The study quotes Michael Lux as a customs and commercial law expert, former Director of the Customs Commission of the European Commission, who said at a previous Commission hearing that if the United Kingdom does not want any country to remain in the EU customs union, EU and London, but all of these arrangements, whether it is a free trade agreement, would legally require customs controls at the border of Ireland and Northern Ireland.


Irish Foreign Minister Simon Coveney, Deputy Prime Minister in his BBC Radio’s Friday statement, said on the same question, saying that the Irish government would like to see a textual proposal adopted on the 14th of December, “on the parameters” within which a solution could be found to find the border to appear again.
Coveney made a clear reference to Ireland’s failure to contribute to the next phase of the Brexit negotiations, saying it would “jump into the dark,” and this can not be expected from Dublin.

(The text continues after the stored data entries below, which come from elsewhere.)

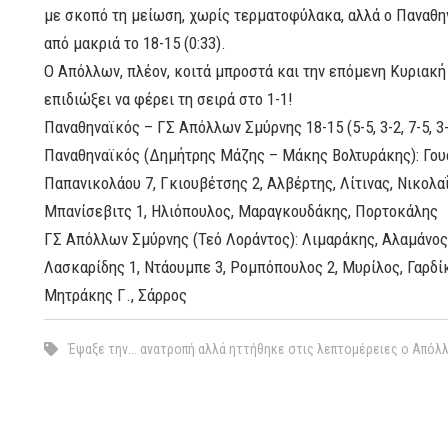
με σκοπό τη μείωση, χωρίς τερματοφύλακα, αλλά ο Παναθη
από μακριά το 18-15 (0:33).
Ο Απόλλων, πλέον, κοιτά μπροστά και την επόμενη Κυριακή 
επιδιώξει να φέρει τη σειρά στο 1-1!
Παναθηναϊκός – ΓΣ Απόλλων Σμύρνης 18-15 (5-5, 3-2, 7-5, 3
Παναθηναϊκός (Δημήτρης Μάζης – Μάκης Βολτυράκης): Γου
Παπανικολάου 7, Γκιουβέτσης 2, Αλβέρτης, Λίτινας, Νικολα
Μπανίσεβιτς 1, Ηλιόπουλος, Μαραγκουδάκης, Πορτοκάλης
ΓΣ Απόλλων Σμύρνης (Τεό Λοράντος): Λιμαράκης, Αλαμάνος 
Λασκαρίδης 1, Ντάουμπε 3, Ρομπόπουλος 2, Μυρίλος, Γαρδί
Μητράκης Γ., Σάρρος
Έψαξε την... ανατροπή αλλά ηττήθηκε στις λεπτομέρειες ο Απόλ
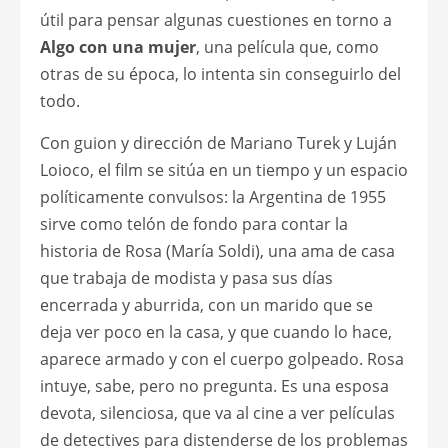
útil para pensar algunas cuestiones en torno a
Algo con una mujer
, una película que, como
otras de su época, lo intenta sin conseguirlo del
todo.
Con guion y dirección de Mariano Turek y Luján
Loioco, el film se sitúa en un tiempo y un espacio
políticamente convulsos: la Argentina de 1955
sirve como telón de fondo para contar la
historia de Rosa (María Soldi), una ama de casa
que trabaja de modista y pasa sus días
encerrada y aburrida, con un marido que se
deja ver poco en la casa, y que cuando lo hace,
aparece armado y con el cuerpo golpeado. Rosa
intuye, sabe, pero no pregunta. Es una esposa
devota, silenciosa, que va al cine a ver películas
de detectives para distenderse de los problemas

The European Union’s mid-December summit should decide whether a series of negotiations on the process of extinction of the British EU membership could go beyond the current first phase of the exit conditionality into the second phase, the main item of which will be the establishment of a United Kingdom-EU relations system after the Brexit period.
Dublin has a serious say in this decision as one of the conditions for moving forward is to make substantive progress towards the EU summit in controlling the nearly 500 kilometers of land borders between Northern Ireland and the Republic of Ireland.
There are currently no customs and passport controls at this border.